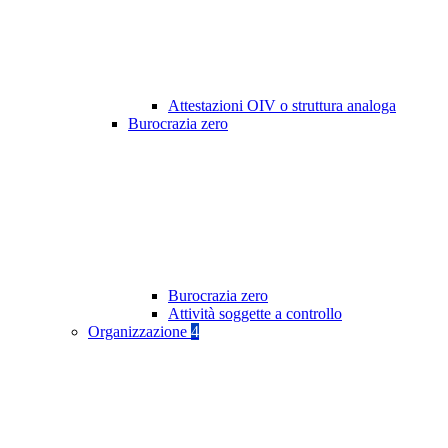
Attestazioni OIV o struttura analoga
Burocrazia zero
Burocrazia zero
Attività soggette a controllo
Organizzazione
4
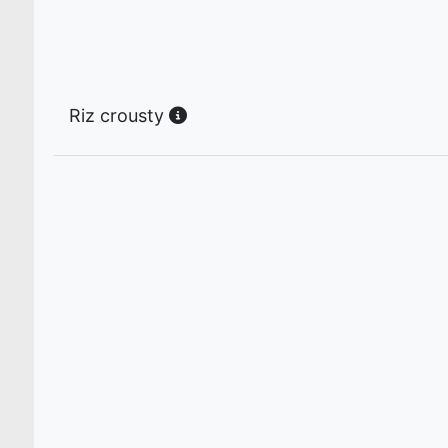
Riz crousty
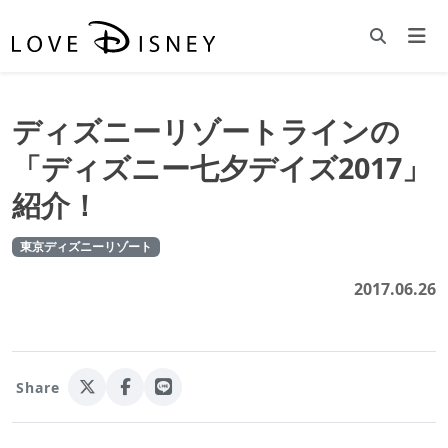
ディズニーリゾートラインの
「ディズニー七夕デイズ2017」
紹介！
東京ディズニーリゾート
2017.06.26
Share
============
Problem statement: Exactly as they appear above, write out all the entries, without pictures.

Reply to the task:
Attestazioni OIV o struttura analoga
Burocrazia zero
Burocrazia zero
Attività soggette a controllo
Organizzazione
4
Riz crousty
ディズニーリゾートラインの
「ディズニー七夕デイズ2017」
紹介！
東京ディズニーリゾート
2017.06.26
Share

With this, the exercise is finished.